Only lines with the string "patronilor" are wanted. Pull them out of the data.

** INFORMATION follows **

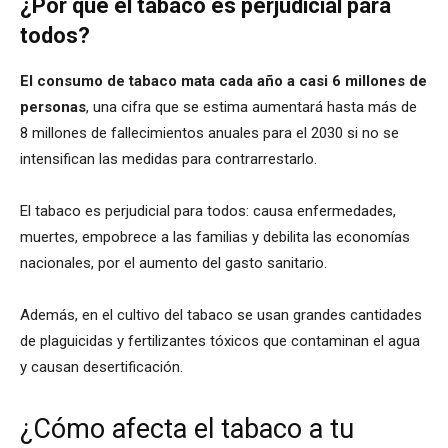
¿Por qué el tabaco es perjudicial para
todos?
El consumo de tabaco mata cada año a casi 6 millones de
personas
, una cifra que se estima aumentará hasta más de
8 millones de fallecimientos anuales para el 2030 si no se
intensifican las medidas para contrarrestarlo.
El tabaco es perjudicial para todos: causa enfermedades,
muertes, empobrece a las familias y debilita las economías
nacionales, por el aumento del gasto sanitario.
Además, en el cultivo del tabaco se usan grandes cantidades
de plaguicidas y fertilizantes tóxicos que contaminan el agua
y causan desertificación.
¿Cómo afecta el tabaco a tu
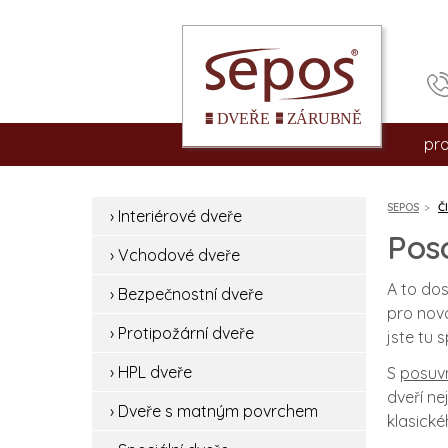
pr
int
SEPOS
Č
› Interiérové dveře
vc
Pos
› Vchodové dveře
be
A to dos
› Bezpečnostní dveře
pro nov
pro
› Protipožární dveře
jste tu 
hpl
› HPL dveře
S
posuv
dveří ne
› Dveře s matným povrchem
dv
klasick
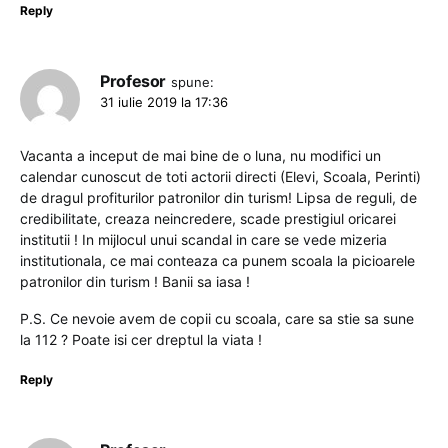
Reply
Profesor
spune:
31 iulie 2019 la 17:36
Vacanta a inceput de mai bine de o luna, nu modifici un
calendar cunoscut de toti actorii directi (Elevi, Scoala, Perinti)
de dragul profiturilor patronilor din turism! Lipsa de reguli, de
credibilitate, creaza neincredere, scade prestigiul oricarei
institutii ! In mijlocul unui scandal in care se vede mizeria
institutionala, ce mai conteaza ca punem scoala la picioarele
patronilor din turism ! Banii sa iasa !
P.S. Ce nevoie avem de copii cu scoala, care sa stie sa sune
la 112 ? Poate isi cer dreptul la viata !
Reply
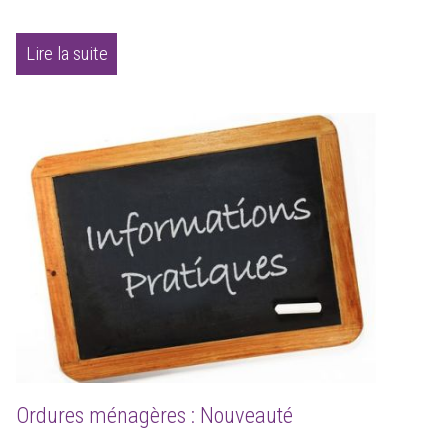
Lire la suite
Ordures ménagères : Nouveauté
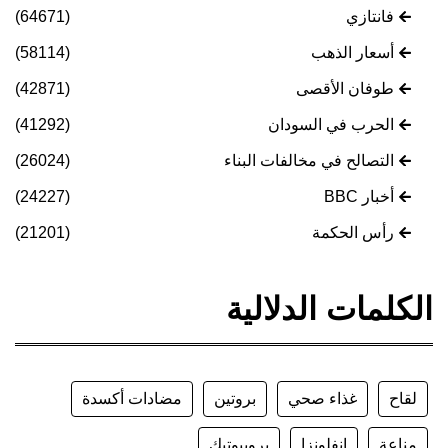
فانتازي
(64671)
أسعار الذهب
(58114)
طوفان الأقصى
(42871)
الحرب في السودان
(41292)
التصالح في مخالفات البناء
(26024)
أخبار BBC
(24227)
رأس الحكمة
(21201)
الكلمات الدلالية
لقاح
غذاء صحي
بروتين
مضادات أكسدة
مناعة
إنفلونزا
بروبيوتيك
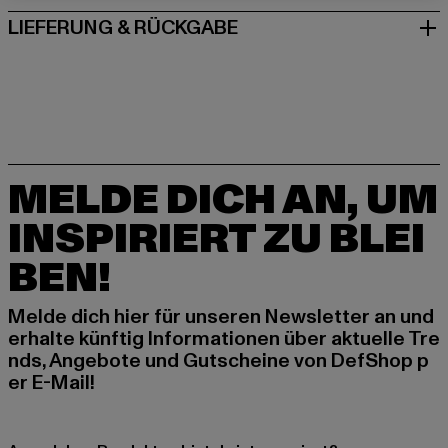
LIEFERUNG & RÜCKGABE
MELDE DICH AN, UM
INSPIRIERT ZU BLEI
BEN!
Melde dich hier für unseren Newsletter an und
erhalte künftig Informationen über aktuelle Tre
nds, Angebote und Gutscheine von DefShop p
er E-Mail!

** End of INFORMATION **
** INFORMATION follows **

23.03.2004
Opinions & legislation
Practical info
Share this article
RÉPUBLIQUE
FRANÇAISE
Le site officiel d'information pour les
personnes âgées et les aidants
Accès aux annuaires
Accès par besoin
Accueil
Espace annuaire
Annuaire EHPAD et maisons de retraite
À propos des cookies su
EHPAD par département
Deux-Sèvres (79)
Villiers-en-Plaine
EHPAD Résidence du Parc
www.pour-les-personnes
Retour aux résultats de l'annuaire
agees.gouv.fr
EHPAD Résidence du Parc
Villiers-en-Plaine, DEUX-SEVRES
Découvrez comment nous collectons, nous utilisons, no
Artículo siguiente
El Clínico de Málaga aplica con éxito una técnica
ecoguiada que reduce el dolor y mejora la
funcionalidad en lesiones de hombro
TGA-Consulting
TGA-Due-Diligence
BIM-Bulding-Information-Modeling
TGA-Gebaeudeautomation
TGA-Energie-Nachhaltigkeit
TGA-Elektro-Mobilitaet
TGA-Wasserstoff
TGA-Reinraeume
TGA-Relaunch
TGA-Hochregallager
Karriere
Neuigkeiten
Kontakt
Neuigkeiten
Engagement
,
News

** End of INFORMATION **

▸ THE COMPLETED TASK:
de dragul profiturilor patronilor din turism! Lipsa de reguli, de
patronilor din turism ! Banii sa iasa !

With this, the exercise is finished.